Assassination Of Abraham Lincoln Essay Research Paper
Character assassination Of Abraham Lincoln Essay, Research Paper
Abraham Lincoln was born on February 12, 1809 in Kentucky. In 1818 he moved to Indiana. On November 4, 1842 Lincoln married Mary Todd. In 1832 Lincoln became a campaigner for province legislative assembly but he lost. Later that twelvemonth he was appointed to postmaster of New Salem, so subsequently became deputy county surveyor. Lincoln ran for the Illinois legislative assembly but was non successful. Two old ages subsequently Lincoln was elected to the Lower House for four footings as a Whig. After this he ran for a place in the U.S. senate but he was defeated. Lincoln so joined the freshly formed Republican Party. He was chosen to run against John C. Breckenbridge for U.S. president and he won and became the 16th President of the United States.
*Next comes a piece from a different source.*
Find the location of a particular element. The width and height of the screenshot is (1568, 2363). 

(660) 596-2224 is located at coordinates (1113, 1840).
Lincoln was assassinated by John Wilkes booth on April 14, 1865. Booth started be aftering to assassinate Lincoln in 1864. Samuel Arnold, Michael O Laughlen, John Surratt, Lewis Powell, George Atzerodt, and David Herold helped Booth in assassinating Lincoln. John Wilkes Booth was a racialist and a southern sympathiser. Booth was against everything Lincoln represented. Lincoln was assassinated at the Fords theater in Washington D.C. Booth wanted retaliation for the south s ailments which he thought Lincoln brought.
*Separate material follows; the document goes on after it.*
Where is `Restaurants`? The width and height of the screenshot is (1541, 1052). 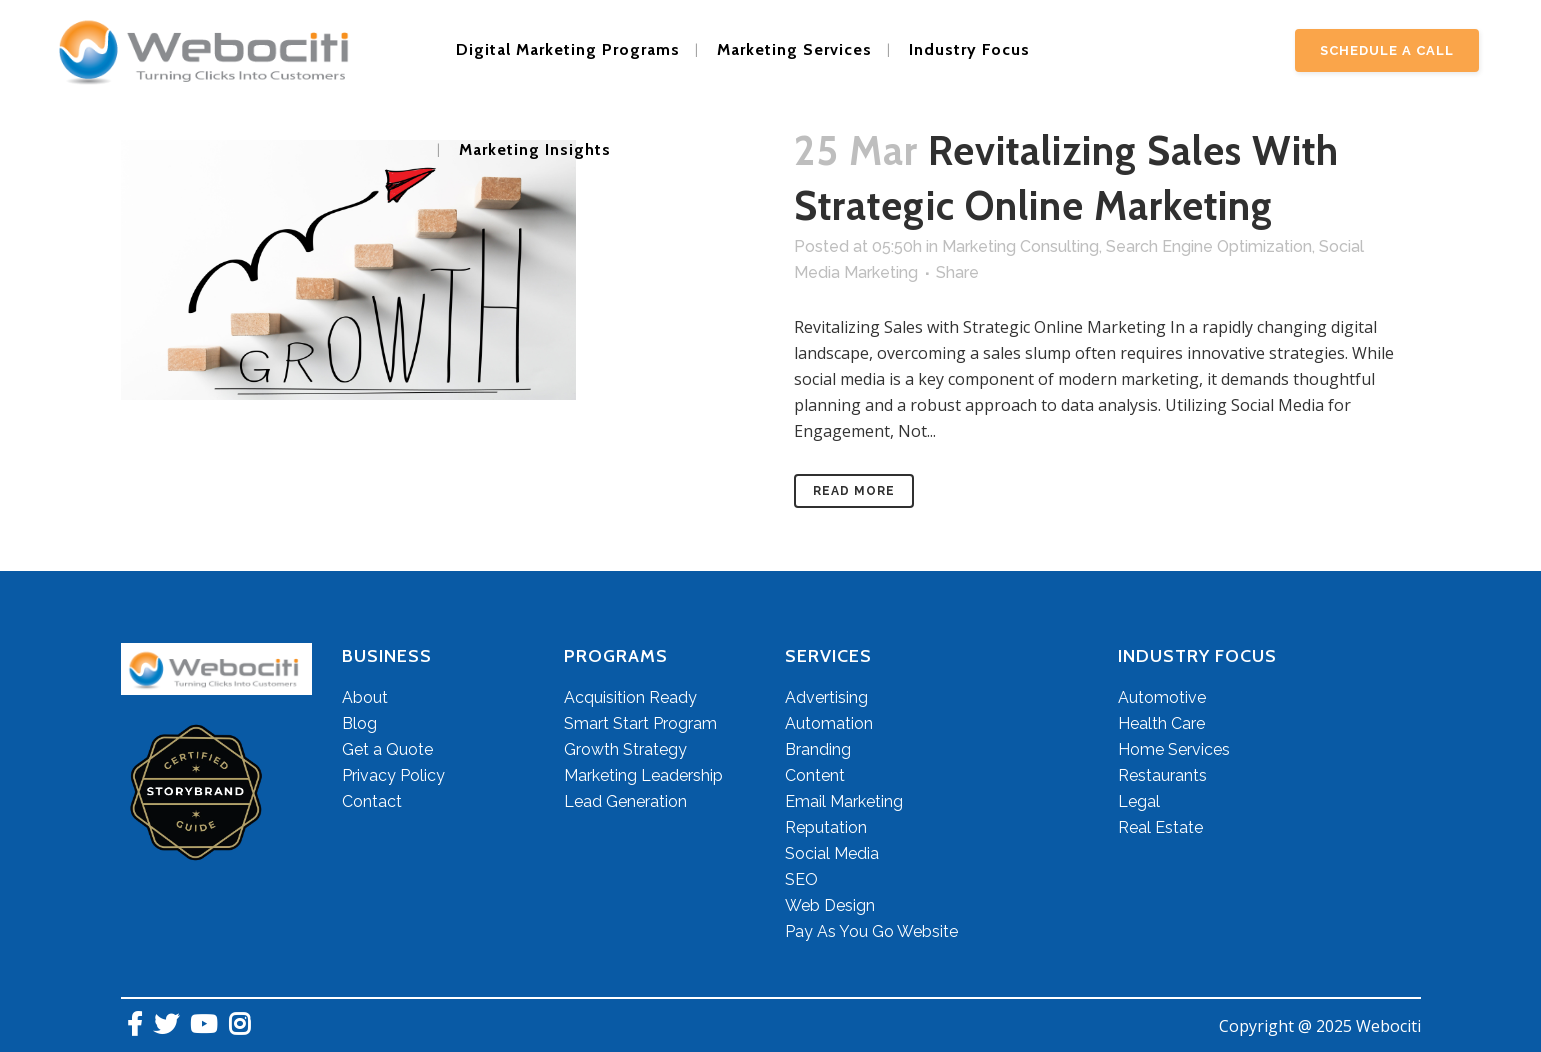 Restaurants is located at coordinates (1162, 775).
The Lincoln Assassination On April, 14 1865 President Abraham Lincoln was shot while watching a public presentation of An American Cousin at Ford s Theater. President Lincoln died the following forenoon. The individual who had killed Lincoln was John Wilkes Booth. A few yearss before he was killed, Lincoln had told his partner about a dream he had, he saw a president shrouded on a catafalque in the east room of the White House. Even after this dream he attended An American Cousin at Ford s Theater. John Wilkes Booth thought the president was determined to destruct the fundamental law, set aside the rights reserved to the provinces, crush civil autonomies, and restore monarchy. He saw the Confederacy was the lone means to of continuing the values of the establishing male parents. He devoted much of late 1864 and early 1865 to a series of secret plans to kidnap Lincoln and utilize his gaining control to invalidate the Union s war purposes. Every strategy stoping in defeat. After Lee had surrendered to the Army of the Potomac, in the 2nd hebdomad of April, he saw that merely the most despairing steps
offered any hope of salvaging the Southern Cause. Shortly before he went into the theater, he stopped at tavern for a drink. While in the bar an acquaintance jokingly remarked that “he would never be as great as his father,” Booth replied by saying “When I leave the stage, I will be the most talked about man in America.” The Atlanta Campaign of 1864 In the spring of 1864, Gen. W. T. Sherman concentrated the Union armies of G. H. Thomas, J. B. McPherson, and J. M. Schofield around Chattanooga. On May 6 he began to move along the railroad from Chattanooga to Atlanta. Sherman had two objectives, one was to destroy the army of General J. E. Johnston and the other was to capture Atlanta. Johnston realizing that he was outnumbered started to retreat south. Sherman tried a direct assault on Johnston s forces and was repulsed. Johnston had retreated back to the south bank of the Chattahoochee river. On July 17, John Bell Hood replaced Johnston as General. He tried to continue with Johnston s plan, but failed to stop the advance of Union troops. He retired to Atlanta, which Sherman soon had under bombardment. On September 1 Hood abandoned Atlanta, the next day Sherman moved in and burned it. The Maryland Invasion A year after the confederate defeat at Gettysburg. Robert E. Lee planned to invade the North again like he did in the campaigns of Antietam and Gettysburg. He hoped that this would be enough to get Grant to detach part of his army to protect Maryland, Pennsylvania and Washington City, or to have Grant attach fortifications and risk heavy lose. Miscellaneous Fort Pillow Massacre: An incident that took place in Fort Pillow, Tennessee, April 12, 1864. Confederate troops commanded by General N. B. Forrest, stormed and captured Fort Pillow on the Mississippi River. The garrison of black soldiers and Tennessee Unionist held out beyond all possible hope. The joint committee on the Conduct of War investigated and charged that the Confederates indiscriminately slaughtered more than 300 black soldiers. General Sherman was ordered to investigate, but his report was never published. Battle of Franklin: November 30, 1864, a Civil War engagement in which the Confederate forces were defeated. After abandoning Atlanta, General Hood reorganized the Confederate army at Lovejoy s Station. His hope was too cut off Sherman s lines of communication.